(Task goal): The count of lines with the string "مصرف" in the material is all that should be returned.

(Records):
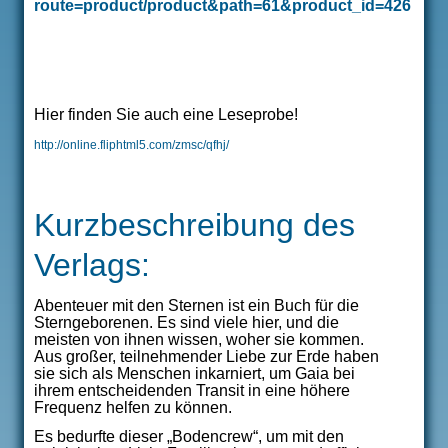
route=product/product&path=61&product_id=426
Hier finden Sie auch eine Leseprobe!
http://online.fliphtml5.com/zmsc/qfhj/
Kurzbeschreibung des
Verlags:
Abenteuer mit den Sternen ist ein Buch für die
Sterngeborenen. Es sind viele hier, und die
meisten von ihnen wissen, woher sie kommen.
Aus großer, teilnehmender Liebe zur Erde haben
sie sich als Menschen inkarniert, um Gaia bei
ihrem entscheidenden Transit in eine höhere
Frequenz helfen zu können.
Es bedurfte dieser „Bodencrew“, um mit den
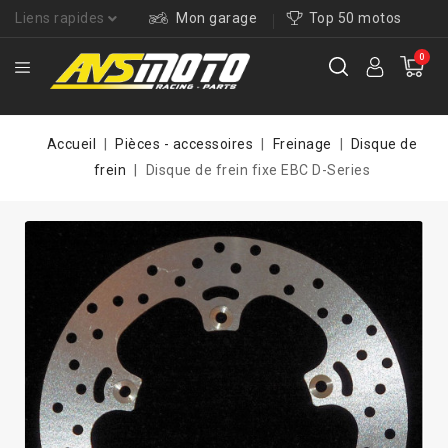
Liens rapides
Mon garage
Top 50 motos
0
Accueil
Pièces - accessoires
Freinage
Disque de
frein
Disque de frein fixe EBC D-Series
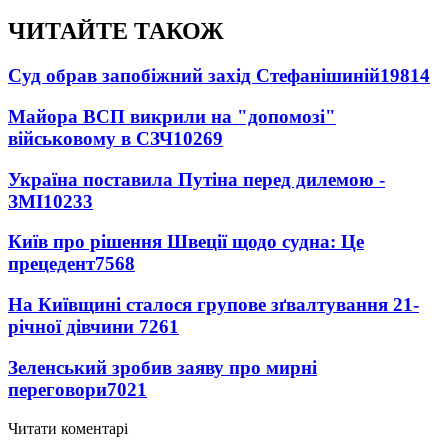
ЧИТАЙТЕ ТАКОЖ
Суд обрав запобіжний захід Стефанішиній
19814
Майора ВСП викрили на "допомозі"
військовому в СЗЧ
10269
Україна поставила Путіна перед дилемою -
ЗМІ
10233
Київ про рішення Швеції щодо судна: Це
прецедент
7568
На Київщині сталося групове зґвалтування 21-
річної дівчини
7261
Зеленський зробив заяву про мирні
переговори
7021
Читати коментарі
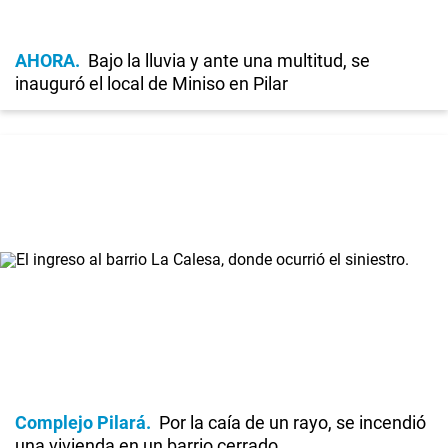
AHORA
Bajo la lluvia y ante una multitud, se
inauguró el local de Miniso en Pilar
Complejo Pilará
Por la caía de un rayo, se incendió
una vivienda en un barrio cerrado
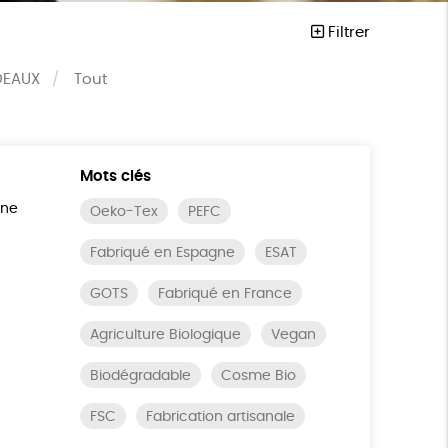
Filtrer
DEAUX
Tout
Mots clés
ine
Oeko-Tex
PEFC
Fabriqué en Espagne
ESAT
GOTS
Fabriqué en France
Agriculture Biologique
Vegan
Biodégradable
Cosme Bio
FSC
Fabrication artisanale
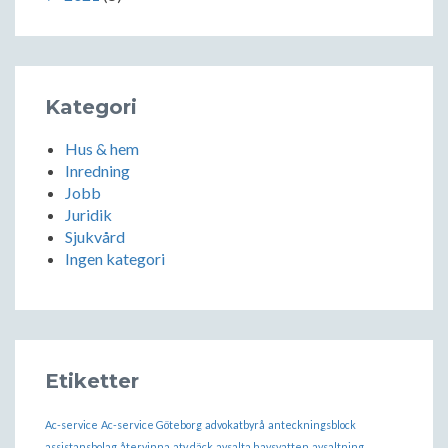
Kategori
Hus & hem
Inredning
Jobb
Juridik
Sjukvård
Ingen kategori
Etiketter
Ac-service
Ac-service Göteborg
advokatbyrå
anteckningsblock
assistansbolag
återvinna
atv däck
avsalta havsvatten
avsaltning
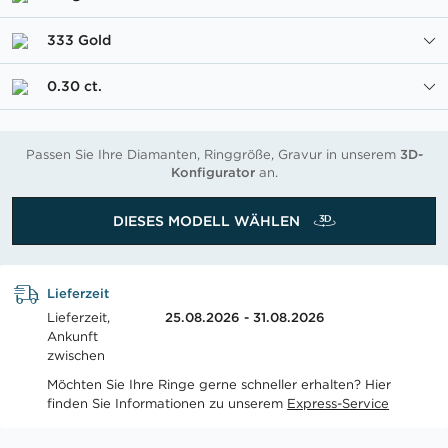
333 Gold
0.30 ct.
Passen Sie Ihre Diamanten, Ringgröße, Gravur in unserem
3D-
Konfigurator
an.
DIESES MODELL WÄHLEN
Lieferzeit
Lieferzeit,
25.08.2026 - 31.08.2026
Ankunft
zwischen
Möchten Sie Ihre Ringe gerne schneller erhalten? Hier
finden Sie Informationen zu unserem
Express-Service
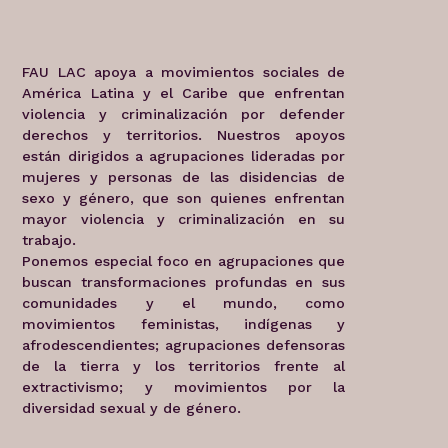
FAU LAC apoya a movimientos sociales de
América Latina y el Caribe que enfrentan
violencia y criminalización por defender
derechos y territorios. Nuestros apoyos
están dirigidos a agrupaciones lideradas por
mujeres y personas de las disidencias de
sexo y género, que son quienes enfrentan
mayor violencia y criminalización en su
trabajo.
Ponemos especial foco en agrupaciones que
buscan transformaciones profundas en sus
comunidades y el mundo, como
movimientos feministas, indígenas y
afrodescendientes; agrupaciones defensoras
de la tierra y los territorios frente al
extractivismo; y movimientos por la
diversidad sexual y de género.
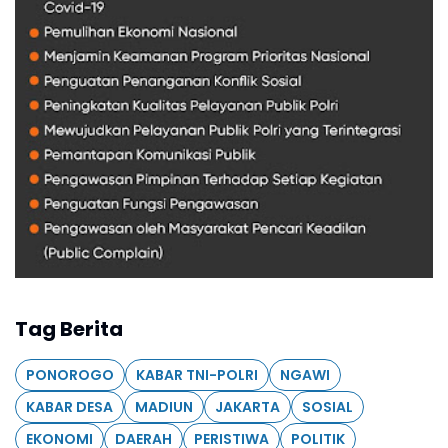
Tag Berita
PONOROGO
KABAR TNI-POLRI
NGAWI
KABAR DESA
MADIUN
JAKARTA
SOSIAL
EKONOMI
DAERAH
PERISTIWA
POLITIK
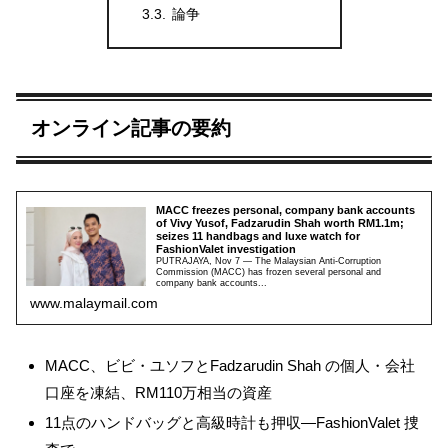
論争
オンライン記事の要約
MACC freezes personal, company bank accounts
of Vivy Yusof, Fadzarudin Shah worth RM1.1m;
seizes 11 handbags and luxe watch for
FashionValet investigation
PUTRAJAYA, Nov 7 — The Malaysian Anti-Corruption
Commission (MACC) has frozen several personal and
company bank accounts...
www.malaymail.com
MACC、ビビ・ユソフとFadzarudin Shah の個人・会社
口座を凍結、RM110万相当の資産
11点のハンドバッグと高級時計も押収—FashionValet 捜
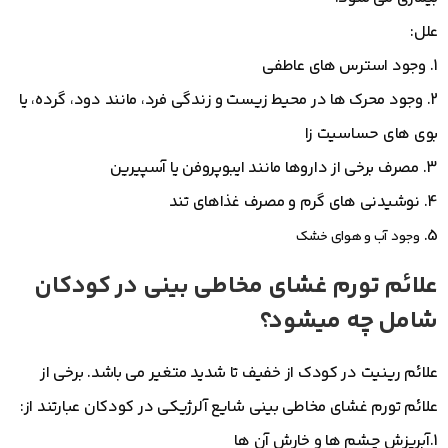
علل:
1. وجود استرس های عاطفی
2. وجود محرک ها در محیط زیست و زندگی فرد، مانند دود، گرده، یا
بوی های حساسیت زا
3. مصرف برخی از داروها مانند ایبوپروفن یا آسپیرین
4. نوشیدنی های گرم و مصرف غذاهای تند
5.
وجود آب و هوای خشک
علائم تورم غشای مخاطی بینی در کودکان
شامل چه میشود؟
علائم رینیت در کودک از خفیف تا شدید متغیر می باشد. برخی از
علائم تورم غشای مخاطی بینی شایع آلرژیکی در کودکان عبارتند از:
1.آبریزش چشم ها و خارش آن ها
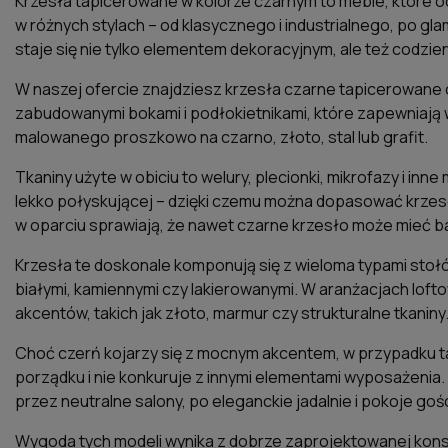
Krzesła tapicerowane w kolorze czarnym to meble, które od l
w różnych stylach – od klasycznego i industrialnego, po g
staje się nie tylko elementem dekoracyjnym, ale też codz
W naszej ofercie znajdziesz krzesła czarne tapicerowane o 
zabudowanymi bokami i podłokietnikami, które zapewniają w
malowanego proszkowo na czarno, złoto, stal lub grafit.
Tkaniny użyte w obiciu to welury, plecionki, mikrofazy i in
lekko połyskującej – dzięki czemu można dopasować krzesło
w oparciu sprawiają, że nawet czarne krzesło może mieć ba
Krzesła te doskonale komponują się z wieloma typami stołó
białymi, kamiennymi czy lakierowanymi. W aranżacjach lofto
akcentów, takich jak złoto, marmur czy strukturalne tkaniny
Choć czerń kojarzy się z mocnym akcentem, w przypadku tap
porządku i nie konkuruje z innymi elementami wyposażenia.
przez neutralne salony, po eleganckie jadalnie i pokoje goś
Wygoda tych modeli wynika z dobrze zaprojektowanej konstr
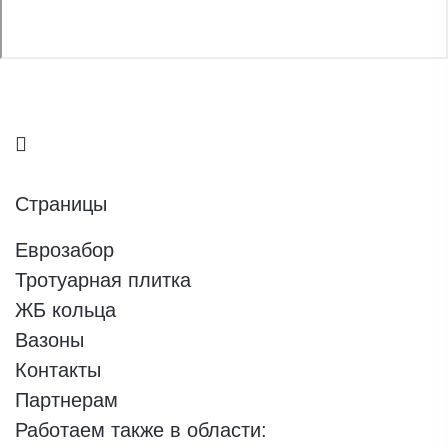
Страницы
Еврозабор
Тротуарная плитка
ЖБ кольца
Вазоны
Контакты
Партнерам
Работаем также в области:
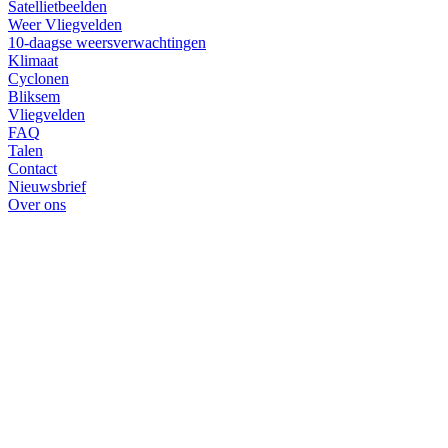
Satellietbeelden
Weer Vliegvelden
10-daagse weersverwachtingen
Klimaat
Cyclonen
Bliksem
Vliegvelden
FAQ
Talen
Contact
Nieuwsbrief
Over ons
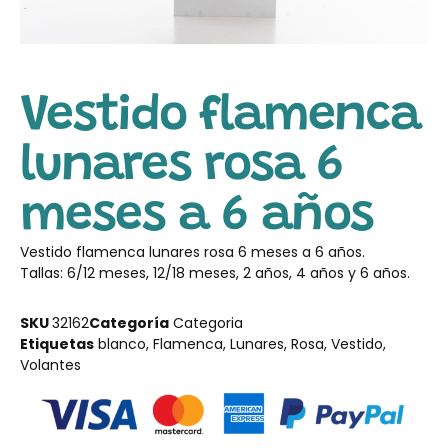
Vestido flamenca
lunares rosa 6
meses a 6 años
Vestido flamenca lunares rosa 6 meses a 6 años.
Tallas: 6/12 meses, 12/18 meses, 2 años, 4 años y 6 años.
SKU
32162
Categoría
Categoria
Etiquetas
blanco
,
Flamenca
,
Lunares
,
Rosa
,
Vestido
,
Volantes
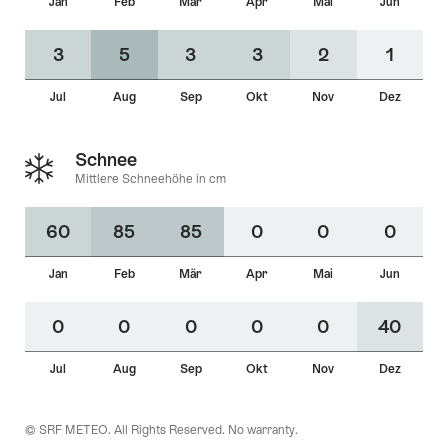
Jan
Feb
Mär
Apr
Mai
Jun
3
5
3
3
2
1
Jul
Aug
Sep
Okt
Nov
Dez
Schnee
Mittlere Schneehöhe in cm
60
85
85
0
0
0
Jan
Feb
Mär
Apr
Mai
Jun
0
0
0
0
0
40
Jul
Aug
Sep
Okt
Nov
Dez
© SRF METEO. All Rights Reserved. No warranty.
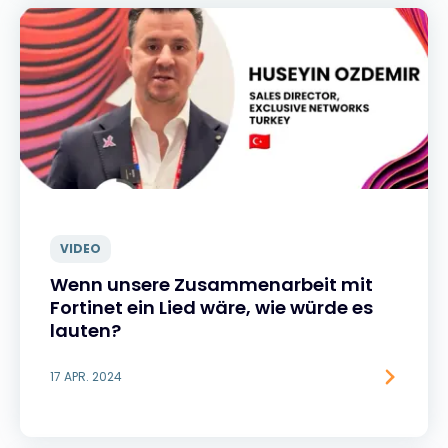
VIDEO
Wenn unsere Zusammenarbeit mit
Fortinet ein Lied wäre, wie würde es
lauten?
17 APR. 2024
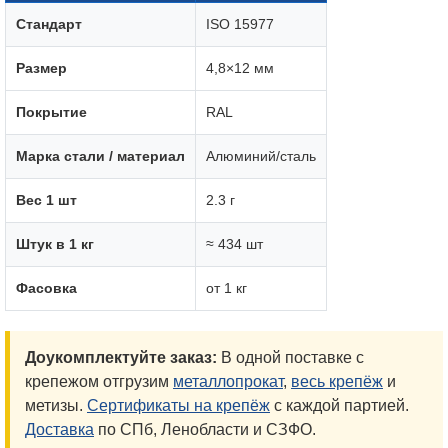
Стандарт
ISO 15977
Размер
4,8×12 мм
Покрытие
RAL
Марка стали / материал
Алюминий/сталь
Вес 1 шт
2.3 г
Штук в 1 кг
≈ 434 шт
Фасовка
от 1 кг
Доукомплектуйте заказ:
В одной поставке с
крепежом отгрузим
металлопрокат
,
весь крепёж
и
метизы.
Сертификаты на крепёж
с каждой партией.
Доставка
по СПб, Ленобласти и СЗФО.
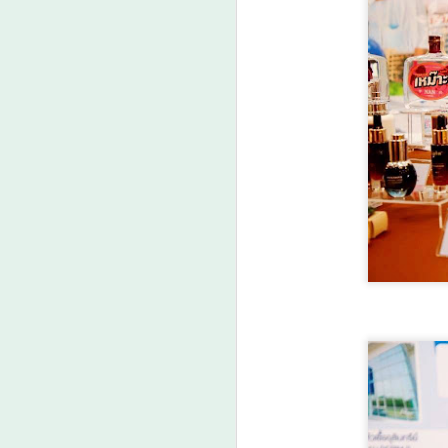
ต
เร
ป
A
แ
ด
ว
A

น
ก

(Solution): 2